A cold, heavy silence.

I continued anyway.

"Think about it. These cases first showed up four hundred years ago. If it was a person… they would have to survive unnaturally long. Because neither werewolves nor the witches lives this long."

"Unless there are two masterminds," Oscar said, frowning. "One in the past, one now."

"Yes. Possible." I nodded. "But something about this doesn't feel… human. I keep thinking... what if all this time, we have been chasing a person when really, it's a force? A power that someone is harnessing, or trying to control, or trying to release?"

Kieran's jaw ticked. "A force capable of ripping a wolf from someone's soul."

River murmured, "Or capable of corrupting it."

I nodded. "The black veins. The sudden collapses. The identical symptoms across victims who have nothing in common…" I swallowed. "It feels like something unseen is spreading. Like it's moving from body to body. Like a… like a dark current."

Oscar leaned back in his chair. "If that's true, then our 'enemy' might not even be a person."

"Exactly."

All three of my mates went quiet.

The air in the room seemed heavier now. More suffocating. As if the walls themselves realized the gravity of the theory.

Kieran was the first to speak. "We need confirmation. We need evidence."

"We will get it," I said, trying to steady my voice. "But no matter what the truth is… human or force… they want something. And they are willing to kill for it."

"Or wipe out entire souls," River added quietly.

My fingers tightened around the marker.

"We need to find out what 'it' is before more people die."

Kieran nodded once - a sharp, decisive movement. "Then that's what we'll do."

Kieran pushed off the desk, walked over, and took my wrist, gently lowering the marker from my hand.

"You are brilliant, little mate," he murmured, a ghost of a smirk appearing. "Terrifyingly so."

I would have rolled my eyes if the situation wasn't so grim.

But being wrapped in the warmth of his voice - despite everything - steadied something inside me.

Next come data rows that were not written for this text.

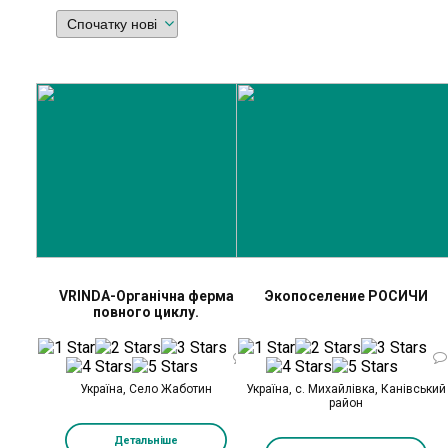
VRINDA-Органічна ферма
Экопоселение РОСИЧИ
повного циклу.
0
Україна, Село Жаботин
Україна, с. Михайлівка, Канівський
район
Детальніше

He then turned to face his brothers. "How about we track down the graduated students? Maybe we could locate the ones who were part of the secret group. Though the chances are slim, we should take a chance."

We all collectively nodded.

"And I'll contact the council," River added. "See how we can discreetly issue a warning about black veins."

Oscar pointed a finger at me. "And you," he said firmly but gently, "need to rest. You have training lessons in... less than three hours."

I opened my mouth to argue.

Three sets of narrowed eyes landed on me.

I shut my mouth again.

"Fine," I whispered, already picturing the three hours of torture awaiting me.